To evaluate how expert knowledge merged with information directly extracted from the data is able to better identify the pattern of pathophysiology, we calculate the predictive accuracy of the BNs estimated from data with and without prior information in the different populations in terms of correlation between the observed and the predicted value for all the variables. This predictive accuracy is achieved by using 10-fold cross-validation [13]. 10-fold cross-validation is a model validation technique that assesses how well a statistical model accurately predict the behavior of new observations; for each variable we compute the correlation between the observed and predicted pairs and this quantity is called predictive correlation. The predictive correlations for all the variables are reported in Table 4. Both Data and Data + Prior BNs predictions for all the considered variables outperform the predictive correlations in the Expert network for all the populations, meaning that data can provide a very valuable source of additional information to better understand unknown mechanisms in the DKD. Furthermore, in differentiating by therapies we can also achieved specific directions of intervention: for example, the value of the predictive correlation of CRP is about 0.2 for Rasi only population and about 0.4 for Drop-in population meaning that the interconnections found in this last BN are able to better describe what influences the value of CRP.

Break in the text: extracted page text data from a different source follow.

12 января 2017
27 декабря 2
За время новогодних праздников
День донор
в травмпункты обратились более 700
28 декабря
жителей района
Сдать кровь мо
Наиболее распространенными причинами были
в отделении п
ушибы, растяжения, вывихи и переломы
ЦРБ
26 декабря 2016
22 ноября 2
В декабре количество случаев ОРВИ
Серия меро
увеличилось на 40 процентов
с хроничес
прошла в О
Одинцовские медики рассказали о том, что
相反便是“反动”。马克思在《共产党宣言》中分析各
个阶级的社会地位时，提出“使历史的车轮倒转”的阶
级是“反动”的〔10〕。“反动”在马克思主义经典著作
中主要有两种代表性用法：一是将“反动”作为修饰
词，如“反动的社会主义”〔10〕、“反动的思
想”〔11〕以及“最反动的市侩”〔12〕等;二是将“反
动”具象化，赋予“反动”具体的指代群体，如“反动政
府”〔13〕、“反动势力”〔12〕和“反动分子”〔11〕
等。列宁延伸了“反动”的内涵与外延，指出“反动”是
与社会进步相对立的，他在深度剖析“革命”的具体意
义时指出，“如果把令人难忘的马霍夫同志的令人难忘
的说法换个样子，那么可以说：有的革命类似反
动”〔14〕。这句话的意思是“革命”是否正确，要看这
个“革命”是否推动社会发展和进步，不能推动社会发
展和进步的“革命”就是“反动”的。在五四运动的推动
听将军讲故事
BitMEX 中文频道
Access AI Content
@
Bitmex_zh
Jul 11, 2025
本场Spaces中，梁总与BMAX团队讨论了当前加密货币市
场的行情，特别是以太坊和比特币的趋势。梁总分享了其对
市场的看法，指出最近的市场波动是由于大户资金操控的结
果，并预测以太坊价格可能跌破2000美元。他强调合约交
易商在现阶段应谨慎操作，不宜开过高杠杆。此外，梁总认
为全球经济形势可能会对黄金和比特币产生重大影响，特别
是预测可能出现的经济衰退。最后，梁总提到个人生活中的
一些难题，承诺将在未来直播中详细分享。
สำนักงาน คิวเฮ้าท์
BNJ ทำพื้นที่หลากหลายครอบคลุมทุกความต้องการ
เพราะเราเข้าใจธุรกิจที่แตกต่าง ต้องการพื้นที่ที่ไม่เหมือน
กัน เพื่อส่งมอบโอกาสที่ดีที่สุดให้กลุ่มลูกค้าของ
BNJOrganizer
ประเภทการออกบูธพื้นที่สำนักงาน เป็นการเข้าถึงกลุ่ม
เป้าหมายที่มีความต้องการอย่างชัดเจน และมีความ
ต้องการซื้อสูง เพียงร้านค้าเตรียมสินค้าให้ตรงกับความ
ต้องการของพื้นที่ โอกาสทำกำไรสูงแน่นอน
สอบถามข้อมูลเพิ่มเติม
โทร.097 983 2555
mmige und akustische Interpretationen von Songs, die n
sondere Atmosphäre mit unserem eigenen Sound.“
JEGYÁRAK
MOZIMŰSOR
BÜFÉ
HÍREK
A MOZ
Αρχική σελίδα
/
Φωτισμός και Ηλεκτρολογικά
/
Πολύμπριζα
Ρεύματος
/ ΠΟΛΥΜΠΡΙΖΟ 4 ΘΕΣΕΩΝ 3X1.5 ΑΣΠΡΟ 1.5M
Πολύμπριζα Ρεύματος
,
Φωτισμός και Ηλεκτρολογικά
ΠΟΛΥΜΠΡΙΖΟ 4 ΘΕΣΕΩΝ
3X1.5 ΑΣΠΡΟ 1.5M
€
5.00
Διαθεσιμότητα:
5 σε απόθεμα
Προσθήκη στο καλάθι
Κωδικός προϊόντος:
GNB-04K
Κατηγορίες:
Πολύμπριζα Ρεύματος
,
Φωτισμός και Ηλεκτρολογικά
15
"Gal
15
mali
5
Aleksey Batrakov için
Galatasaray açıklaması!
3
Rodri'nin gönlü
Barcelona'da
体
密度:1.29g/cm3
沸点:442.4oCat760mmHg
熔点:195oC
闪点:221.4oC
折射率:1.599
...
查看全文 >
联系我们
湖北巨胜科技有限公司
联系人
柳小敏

Table 3. Measures of graphical differences among populations. Expert refers to BN where the structure represents the expert knowledge, Data only refers to BN learned using data only, Data + Prior refers to BN learned by using both data and expert knowledge.
Fig. 2.
figure 2

Structural differences imputed to therapy - Data only

Fig. 3.
figure 3

Structural differences imputed to therapy - Data + Prior

Table 4. Measures of prediction performance. Data only refers to BNs learned using data only, Data + Prior refers to BNs learned by using both data and expert knowledge, and Expert refers to BNs where the structure represents the expert knowledge and only the parameters of the BN are estimated from data.

4 Concluding Remarks

In this work we provide evidence on how BNs are effective and efficient models for the identification and the quantification of complex structures in medical practice and research. Specifically, by using average Bayesian network models for therapy-specific data we can provide an intuitive qualitative and quantitative description (in the form of a DAG) of the relationships that link the variables of the theoretical framework. Furthermore, this methodological strategy has the advantage of allowing the integration of prior expert knowledge into model estimation, which is quite common in clinical settings. From the results of the analysis, we can highlight how the data can provide a source of information able to increase the knowledge of experts in finding complex relationships in the path of pathophysiology for the disease. In this sense, data and experts are both complementary and collaborative: experts can corroborate what emerges from data and data can help experts find new insights. Moreover, by digging inside the estimated structure in the two populations we should be able to identify differences that could be imputed to the specific therapy in order to support the selection of appropriate interventions for patients treated with that therapy. Further researches can be developed to improve the efficiency of the estimated models by adding new set of variables (not strictly related to the pathophysiology perspective such as the set of risk factor medications, the clinical readout features, family history information, etc.) or move to a BN classifier (or a BN-based predictive model) with the main emergent relationships to derive a personalized probabilistic outcome.